Deborah (Deb) Day Barbara is a cofounder of the Alliance for mRNA Medicines (AMM) and the current chairperson for AMM’s sister organization, the Foundation for mRNA Medicine. A seasoned professional in the life sciences industry, she recently held the position of vice president of strategy & business development at Maravai LifeSciences Holdings, Inc. Prior to Maravai, she held leadership roles at ThermoFisher Scientific, Strategic Diagnostics, GeneLogic, the Johns Hopkins University, and Amersham Life Sciences. With over 30 years of experience, she has made significant contributions to the life sciences industry, particularly in the areas of strategic planning, business development, licensing, intellectual property management, and technology development. Barbara advocates for the advancement of mRNA medicine through the public education strategy initiatives spearheaded by the Foundation.

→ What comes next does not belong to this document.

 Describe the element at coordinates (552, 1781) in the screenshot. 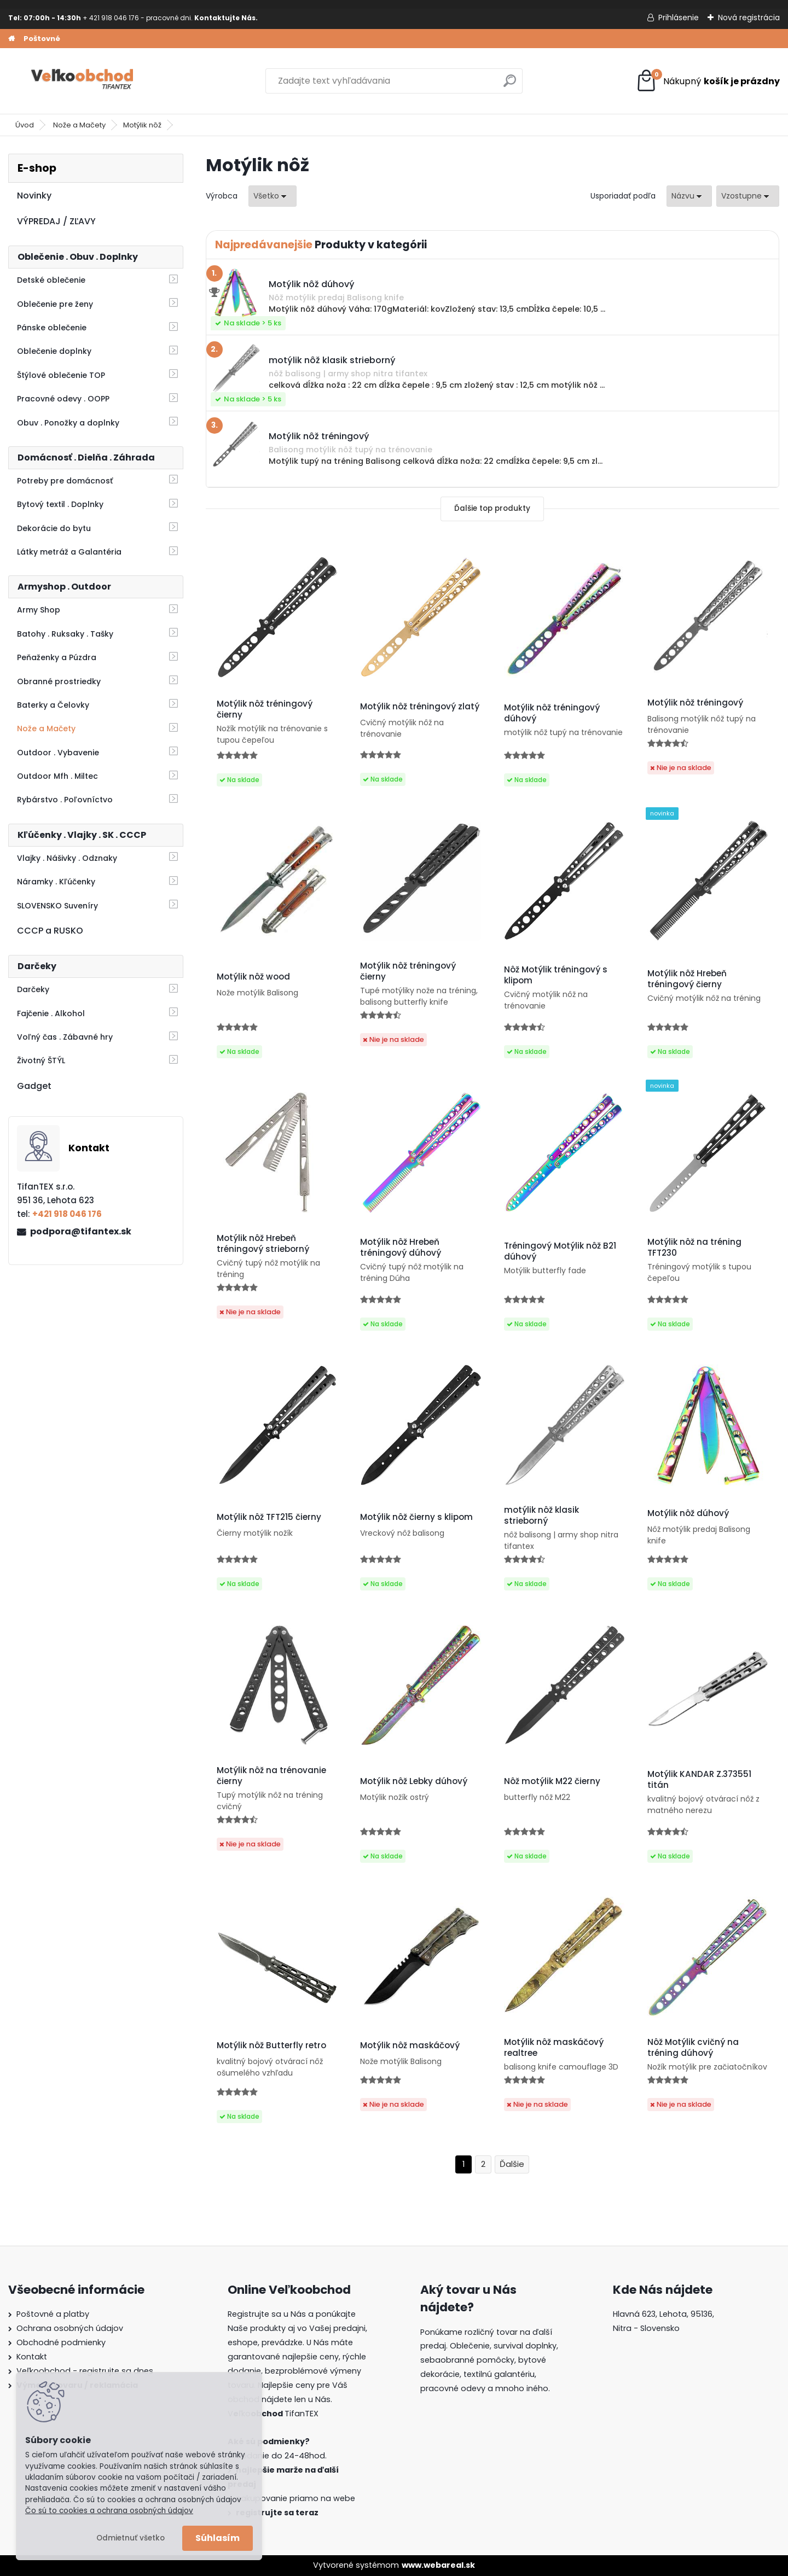

I see `Nôž motýlik M22 čierny` at that location.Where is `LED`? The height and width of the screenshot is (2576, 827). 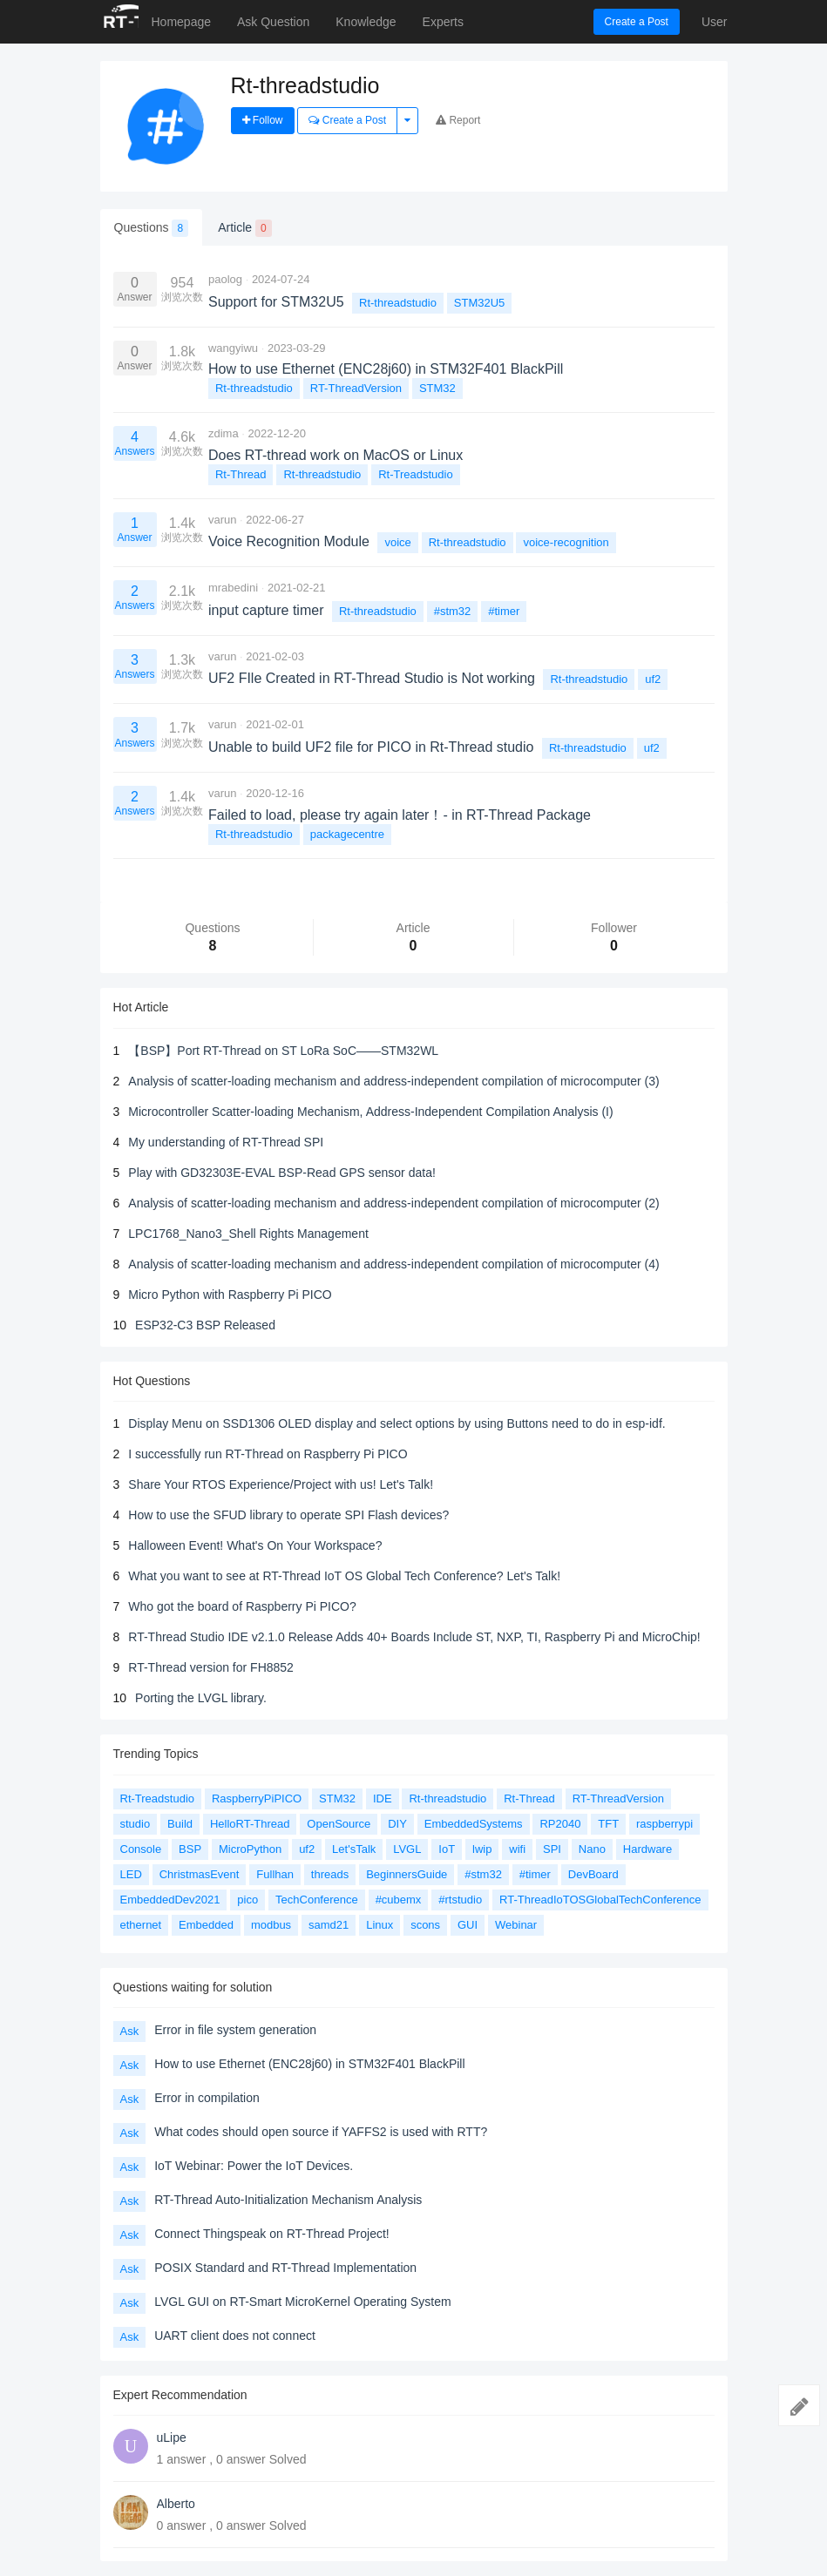 LED is located at coordinates (131, 1874).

Joseph (Joe) Moss is a senior market analyst at Hanson Wade Intelligence, a market research and consulting firm serving clients in the biopharma industry. He has applied his research experience in biochemistry to strategic research projects in the CAR-T and RNA fields, primarily focusing on emerging technologies. Moss has led several successful research projects in the mRNA-CAR field, contributing to the strategic decisions that may increase access for patients.


Langlin Cao is the product manager at Hanson Wade Intelligence, a market research and consulting firm serving clients in the life sciences industry. Drawing on his background in molecular biology, he began his career as a market analyst, with a specific interest in the cell therapy space. Currently, Cao is focusing on forging connections and facilitating engagements to support the life sciences industry’s efforts to make better drugs faster.